The young men that I visited were the same age as me, and we related to each other in a personal manner. I could see firsthand how difficult it was for them to cope physically, spiritually, and psychologically. Most of the men I saw had lost an arm, a leg or both legs. They were devastated and lonely. They relied on the kindness of strangers. They were dealing with PTSD long before we had a name for it.  I tried to support them by listening to their stories, encouraging them to express their feelings and emotions. This seemed to bring some comfort to them. For those who were religious,  I rolled them in their wheelchairs into the Chapel. I spent time listening to the stories of those who were not religious.
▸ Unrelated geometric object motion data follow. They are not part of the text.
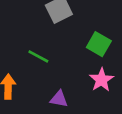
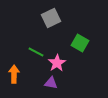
pink star: (102, 80) -> (57, 63), moved

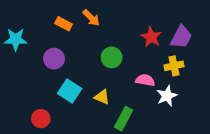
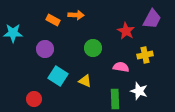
orange arrow: (91, 18) -> (76, 15), turned -42
purple trapezoid: (181, 37) -> (152, 19), moved
white star: (167, 96) -> (139, 91), moved, turned -30
green rectangle: (124, 119) -> (115, 99), moved, turned -30

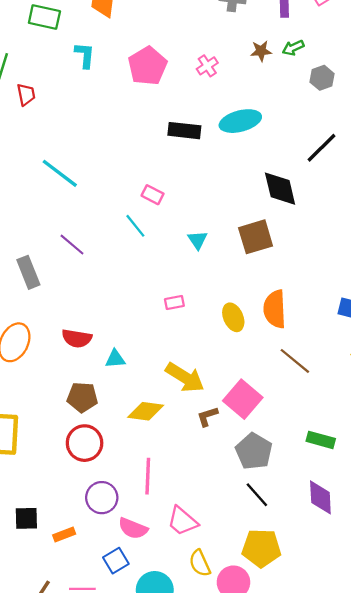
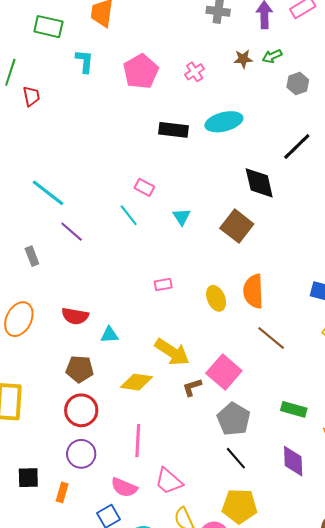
cyan line: (60, 173) -> (48, 193), moved
brown square: (256, 237) -> (237, 226), turned -36
cyan triangle: (198, 240) -> (182, 217), moved
gray rectangle: (28, 272) -> (32, 256), size x0.7
purple circle: (102, 498) -> (81, 454), moved
orange rectangle: (64, 534) -> (62, 492), turned -54

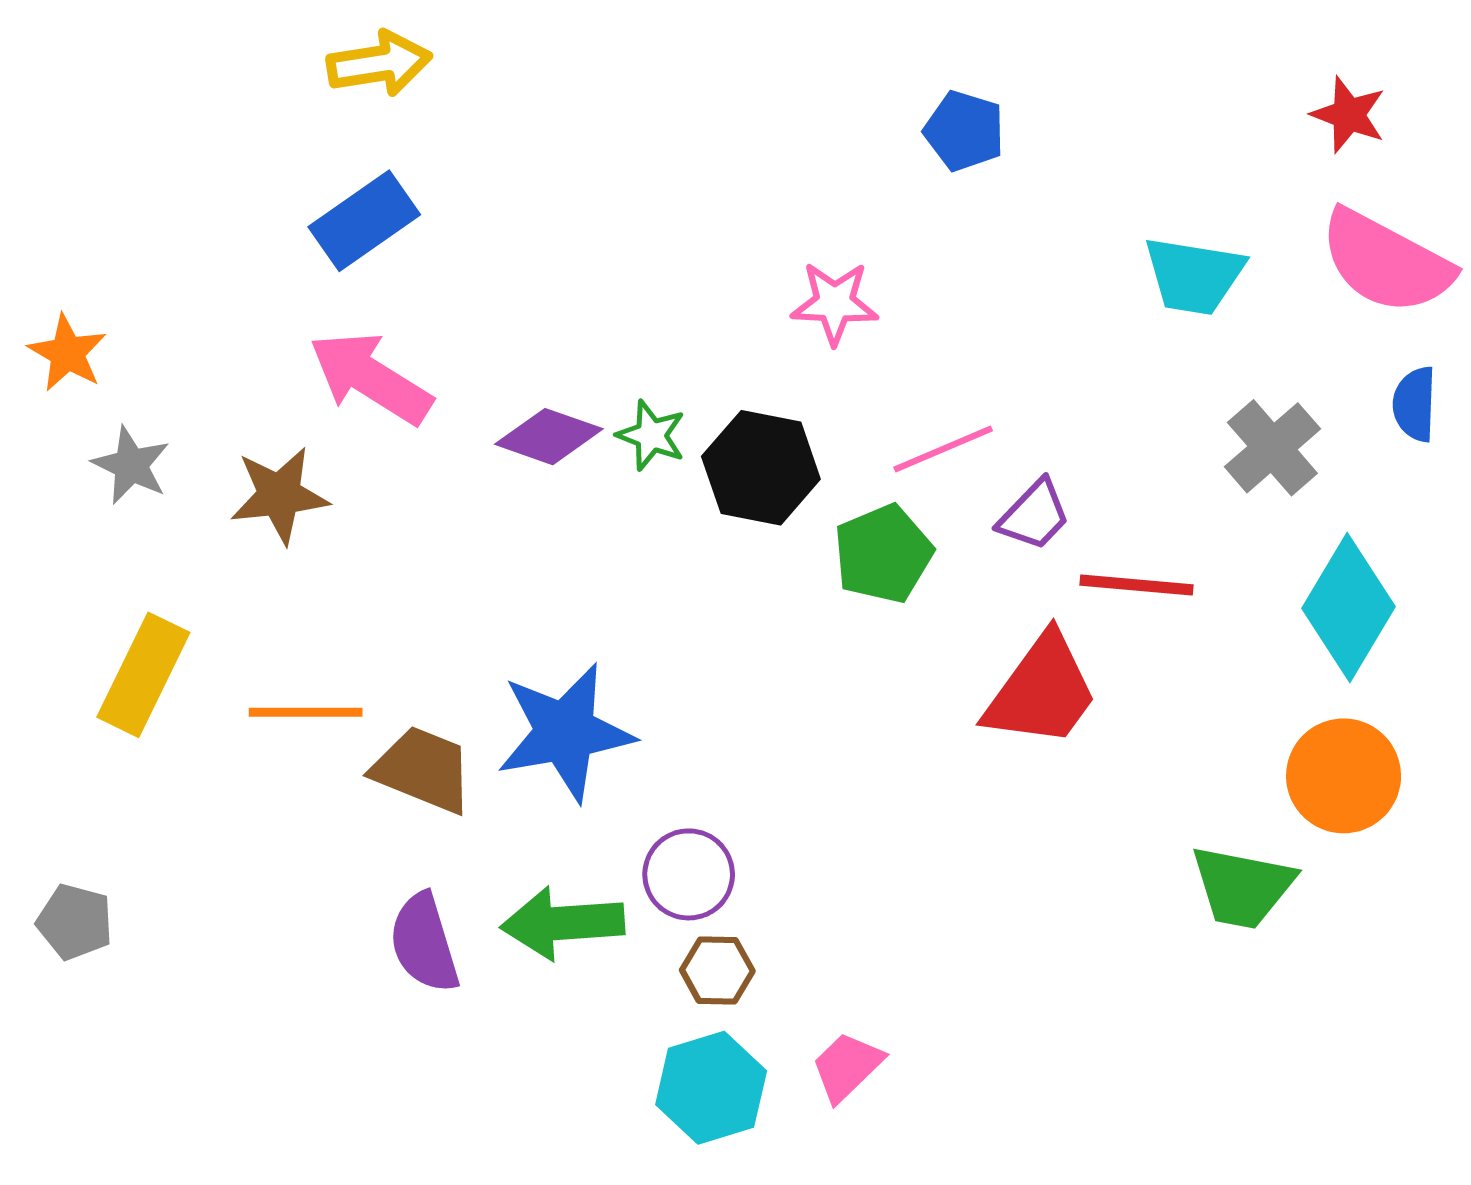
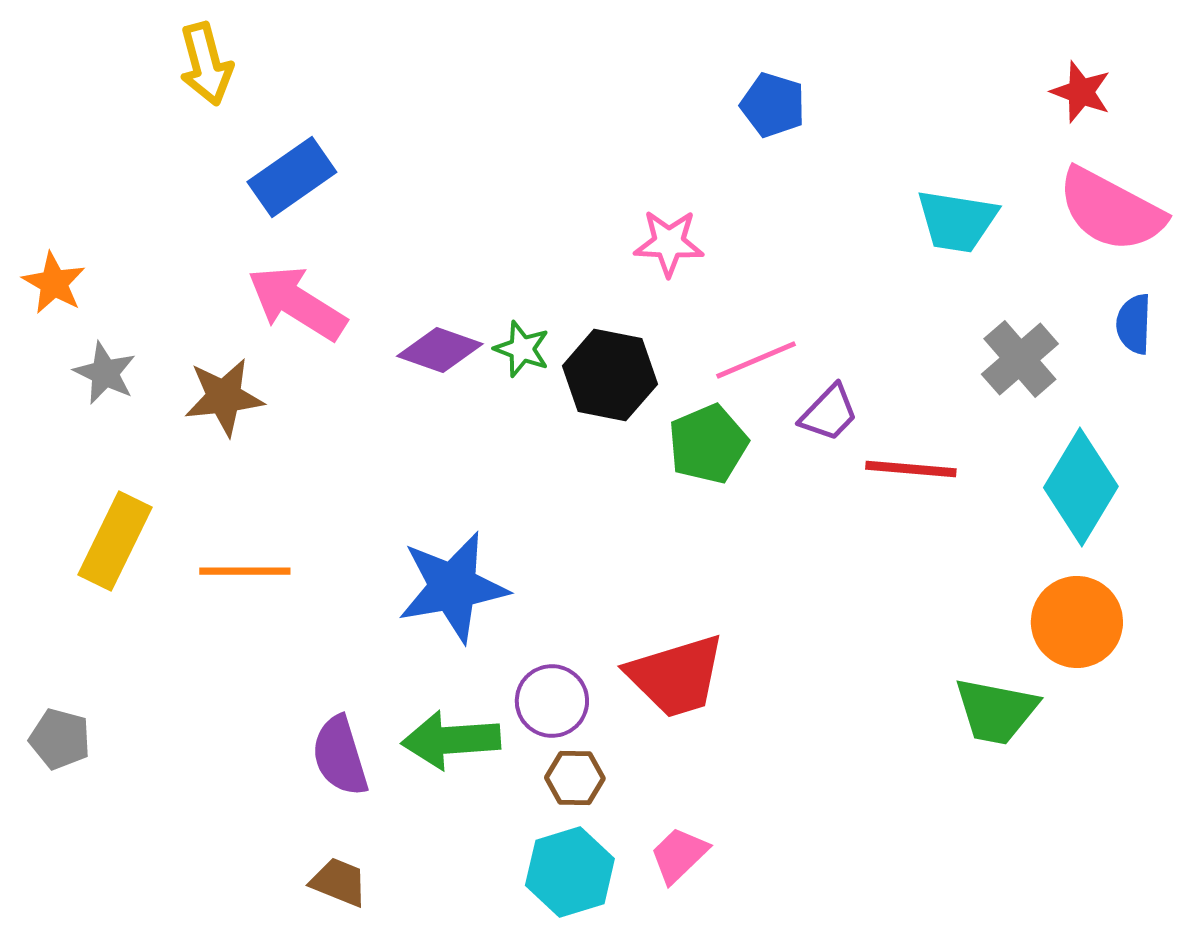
yellow arrow: (379, 64) -> (206, 64), moved, turned 84
red trapezoid: (1042, 691) -> (676, 676), moved, turned 37
brown trapezoid: (423, 770) -> (339, 882), moved, size x0.7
Later in life, I would become one of the Protestant hospital chaplains at Hartford Hospital (Hartford, Connecticut).

 

As a contemporary Quaker, I find it difficult to hold onto the Peace Testimony. With the war in Ukraine, I feel torn. On the one hand, I would like to see mediation and diplomacy be the key, but with the killing of innocent children, elderly, and adults, it seems that fighting back is the only way to keep democracy alive for all of us. So I ask myself, what can I do to uphold the Peace Testimony? For me to keep the Peace Testimony means supporting efforts to assist the government of Ukraine by supporting medical and humanitarian efforts.

 

Just because we do not support the war, does not mean we can’t support efforts of aid. We may not be on the front line, but we can be in the background lending medical assistance such as supporting “Doctors Without Borders,” sending clothing, food, blankets…whatever we can do as individuals in our own communities.

 

Practicing the Peace Testimony is not easy today, but it is important and has its place. We need more Quakers in government positions to bring a new way of looking at issues to the Congress. We need the Quaker practice of discernment to be utilized in our policy making decisions. We as a community need to be the example as George Fox talked about in his writings.

 

We have to follow the example of activist Stacy Abrams who wrote the book Lead from the Outside: how to build your future and make change.  She is an example of the Peace Testimony at work, even though she is not a Quaker. She has demonstrated that one person can make a difference. She has shown that if you let your light shine others will see “that of God in you.”  So I feel hopeful that the Peace Testimony can survive the turmoil in our world.  I feel that the little boy who would not fight others, can now stand in the Light and proclaim his testimony of peace!